[WHAT TO WORK ON]:
Please report how many lines in the records below contain the word "Museum", giving only that number.

== INPUT MATERIAL

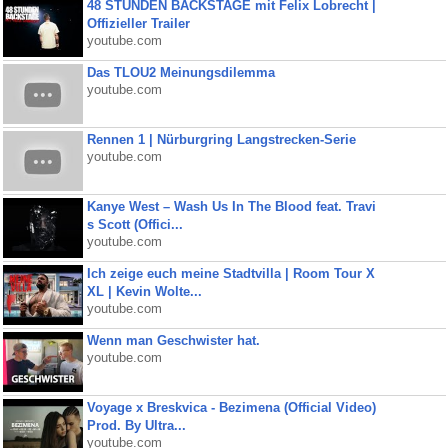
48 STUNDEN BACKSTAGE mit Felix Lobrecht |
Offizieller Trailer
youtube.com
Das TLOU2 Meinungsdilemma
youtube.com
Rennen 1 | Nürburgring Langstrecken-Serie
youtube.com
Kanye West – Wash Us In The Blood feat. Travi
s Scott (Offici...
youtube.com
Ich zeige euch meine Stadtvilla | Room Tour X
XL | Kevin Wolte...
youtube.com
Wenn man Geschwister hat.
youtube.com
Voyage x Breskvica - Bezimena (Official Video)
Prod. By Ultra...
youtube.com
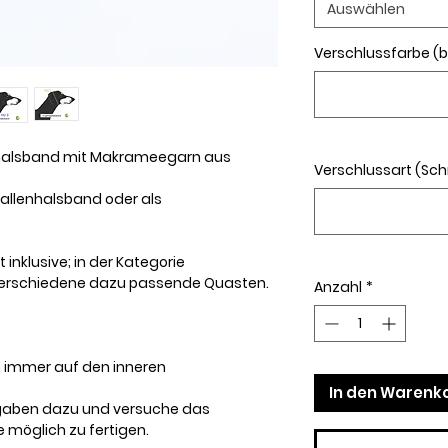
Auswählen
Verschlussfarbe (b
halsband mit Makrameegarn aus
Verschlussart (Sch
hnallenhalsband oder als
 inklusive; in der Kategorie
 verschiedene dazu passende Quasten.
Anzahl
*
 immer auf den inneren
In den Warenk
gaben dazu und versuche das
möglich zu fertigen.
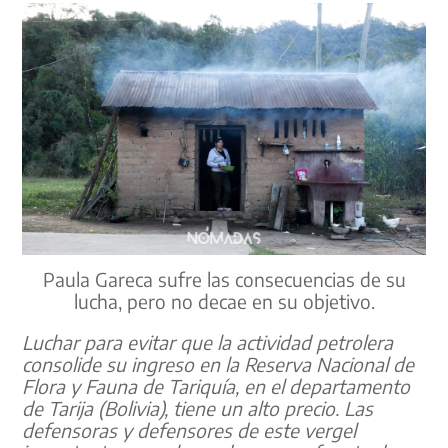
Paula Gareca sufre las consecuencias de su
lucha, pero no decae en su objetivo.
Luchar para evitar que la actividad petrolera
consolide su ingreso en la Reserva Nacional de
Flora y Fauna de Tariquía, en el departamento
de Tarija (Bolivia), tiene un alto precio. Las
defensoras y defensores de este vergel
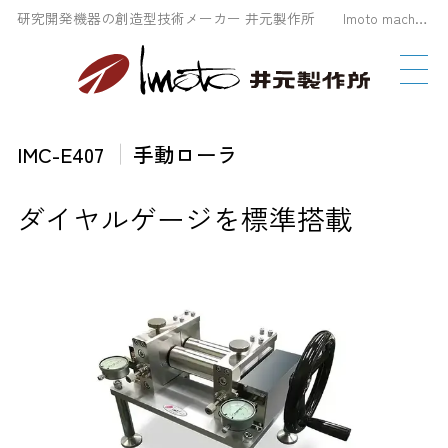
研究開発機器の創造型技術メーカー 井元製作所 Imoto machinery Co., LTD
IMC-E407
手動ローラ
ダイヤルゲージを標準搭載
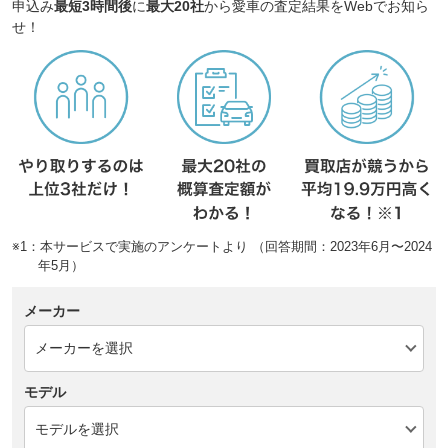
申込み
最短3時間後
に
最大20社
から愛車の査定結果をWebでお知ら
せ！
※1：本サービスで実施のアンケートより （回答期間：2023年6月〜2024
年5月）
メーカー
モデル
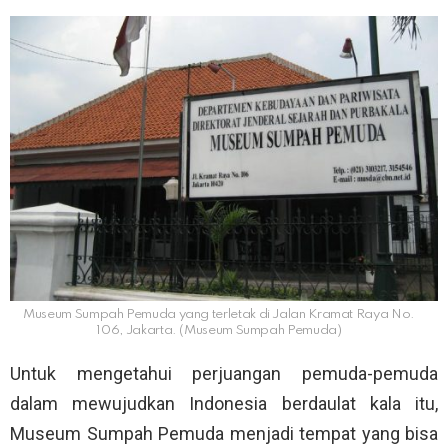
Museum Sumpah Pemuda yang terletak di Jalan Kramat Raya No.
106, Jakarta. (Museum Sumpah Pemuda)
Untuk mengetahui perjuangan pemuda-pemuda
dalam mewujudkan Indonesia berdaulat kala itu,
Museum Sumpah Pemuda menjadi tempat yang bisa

====
== INPUT MATERIAL

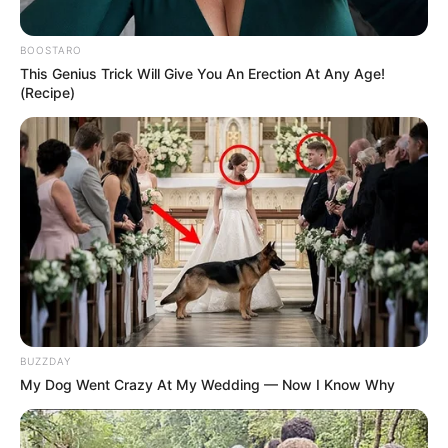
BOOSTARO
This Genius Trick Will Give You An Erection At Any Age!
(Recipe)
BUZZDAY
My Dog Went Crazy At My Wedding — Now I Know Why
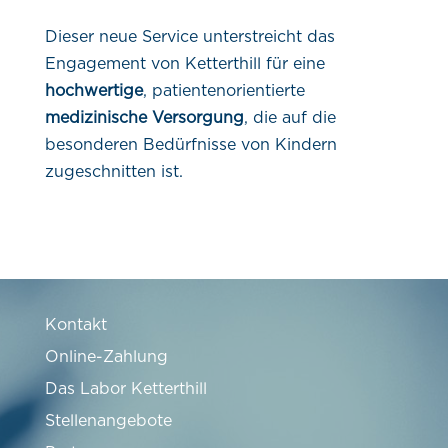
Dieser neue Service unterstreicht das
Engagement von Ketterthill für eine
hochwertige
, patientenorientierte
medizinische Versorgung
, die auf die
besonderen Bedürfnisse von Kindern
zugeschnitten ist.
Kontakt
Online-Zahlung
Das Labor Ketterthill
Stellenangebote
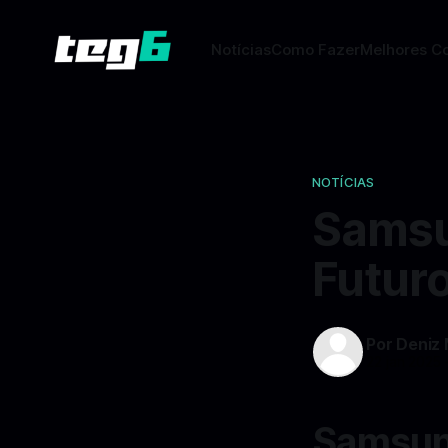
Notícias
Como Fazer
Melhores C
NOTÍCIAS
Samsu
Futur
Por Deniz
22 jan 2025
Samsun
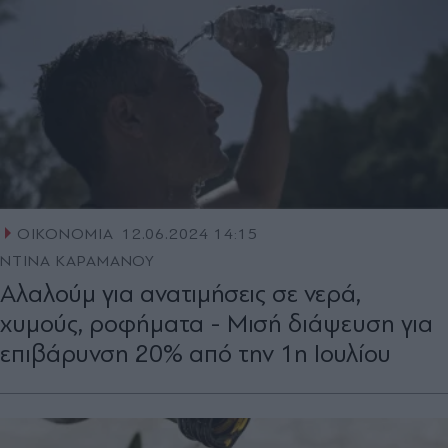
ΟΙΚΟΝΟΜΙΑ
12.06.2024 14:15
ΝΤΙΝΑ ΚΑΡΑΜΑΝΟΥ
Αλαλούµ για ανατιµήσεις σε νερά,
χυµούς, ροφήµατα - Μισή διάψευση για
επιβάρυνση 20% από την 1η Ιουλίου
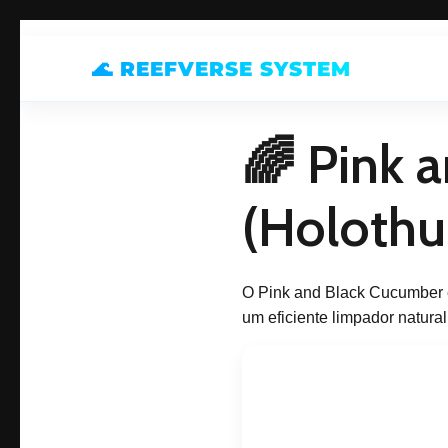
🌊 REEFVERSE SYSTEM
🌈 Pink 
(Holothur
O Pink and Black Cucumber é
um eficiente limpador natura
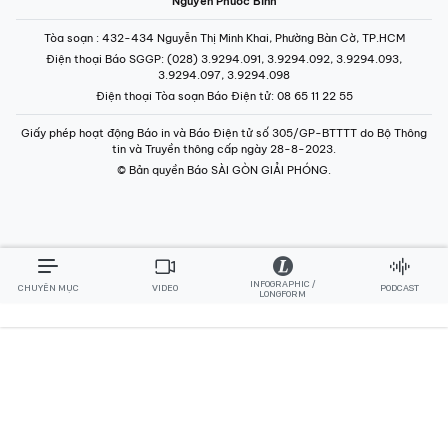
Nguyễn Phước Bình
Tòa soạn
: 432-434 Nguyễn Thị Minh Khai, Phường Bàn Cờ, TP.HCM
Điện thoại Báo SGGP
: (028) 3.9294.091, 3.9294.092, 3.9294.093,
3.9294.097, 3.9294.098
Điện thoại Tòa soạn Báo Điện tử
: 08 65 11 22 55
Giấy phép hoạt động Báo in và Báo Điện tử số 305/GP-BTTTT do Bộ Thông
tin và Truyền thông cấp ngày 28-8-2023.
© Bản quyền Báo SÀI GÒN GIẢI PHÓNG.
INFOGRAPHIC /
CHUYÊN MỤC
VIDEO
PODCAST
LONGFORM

====

[WRITTEN SOLUTION]:
3